Could there be a better visual representation of the gulf between the people attempting to police the internet and those suspected of corrupting it? The man is even named after the internet, for God’s sake (to Mr and Mrs Dotcom, a child. “We shall call him Kim. I wonder what he’ll be when he grows up?”). Turning up with the cavalry worked when the master criminals were drug lords and Mobsters. But Dotcom is a 20-stone computer hacker – police could probably have lured him into a cell with a bucket of ice cream and a copy of Razzle.
There is an air of pointlessness to the whole episode. Trying to out-muscle hackers is like trying to kill a swarm of gnats with a bazooka.
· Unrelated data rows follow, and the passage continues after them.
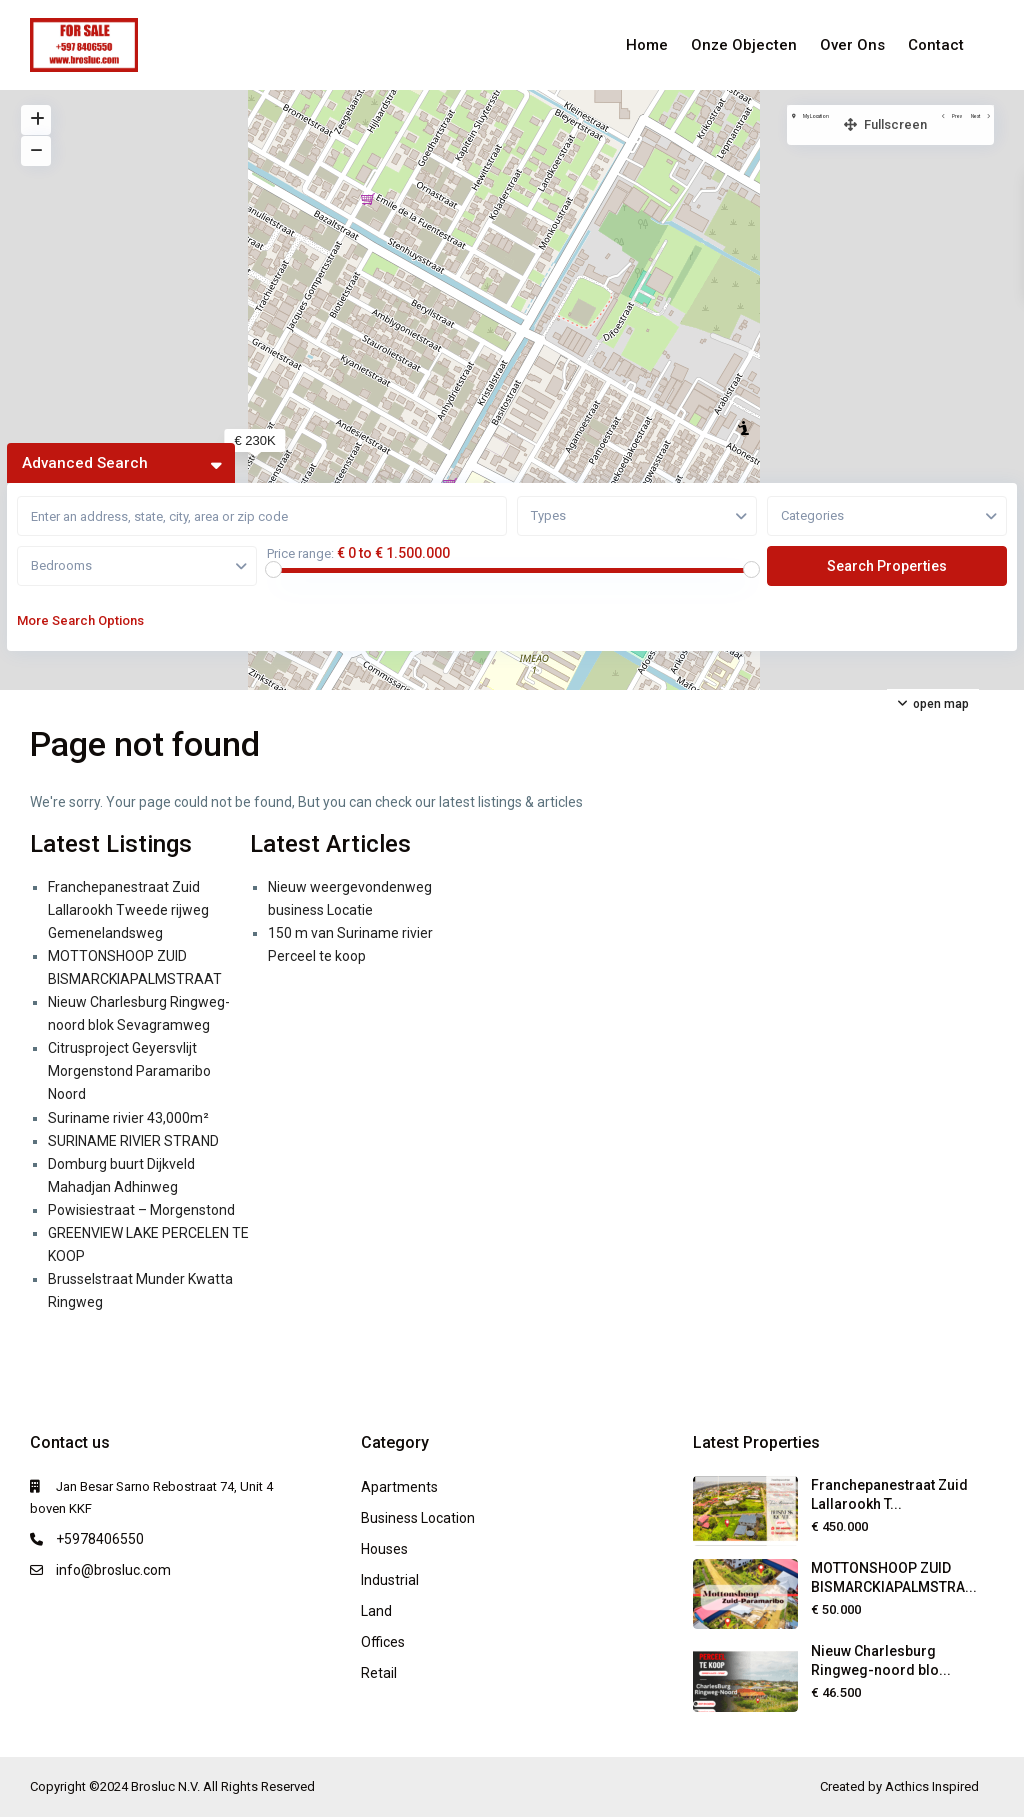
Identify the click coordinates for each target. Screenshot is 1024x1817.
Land (376, 1611)
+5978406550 (100, 1539)
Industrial (390, 1580)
There are too many of them; they move too fast. Sure, you might get the odd one, but it’s going to be a very expensive process and by the time you get there, there are going to be another hundred buzzing around your head. This is a world where Anonymous can intercept calls between the FBI and Scotland Yard. Toddlers with a Fisher Price “My First Smartphone” can outwit our finest security experts. That isn’t to say we should just turn the mad house over to the patients – after all, revenues from online crime are up there with those from drug trafficking. But the emphasis has got to be on making online structures safer and more efficient. Consumers have to be tempted away from piracy with better services.
Not that I’m defending Dotcom – he’s no angel. He has convictions for insider trading, embezzlement and handling stolen goods. He owns multiple passports and has a habit of fleeing to avoid criminal charges (a New Zealand court decided, on these grounds, to deny him bail, which seems reasonable until you think about it for a zillionth of a second and remember that this is a six foot six German called Dotcom whose face is all over the news, who is stuck on an island – where did they expect him to go?). When police caught up with him, he was barricaded in a safe room and had to be physically cut out before he could be arrested. The registration plate on his Mercedes (one of 18 luxury motors in his fleet) reads “GUILTY”. He’s playing the starring role in a badly written sci-fi movie.
From a legal point of view, things don’t look good for him – a week ago Sweden’s Supreme Court rejected an appeal from the founders of The Pirate Bay, meaning Peter Sunde, Fredrik Neij, Gottfrid Svartholm and Carl Lundström are going to jail. Personally, I don’t really care what happens to Dotcom as long as they string out the trial for as long as possible. It’s far more fun than Eastenders.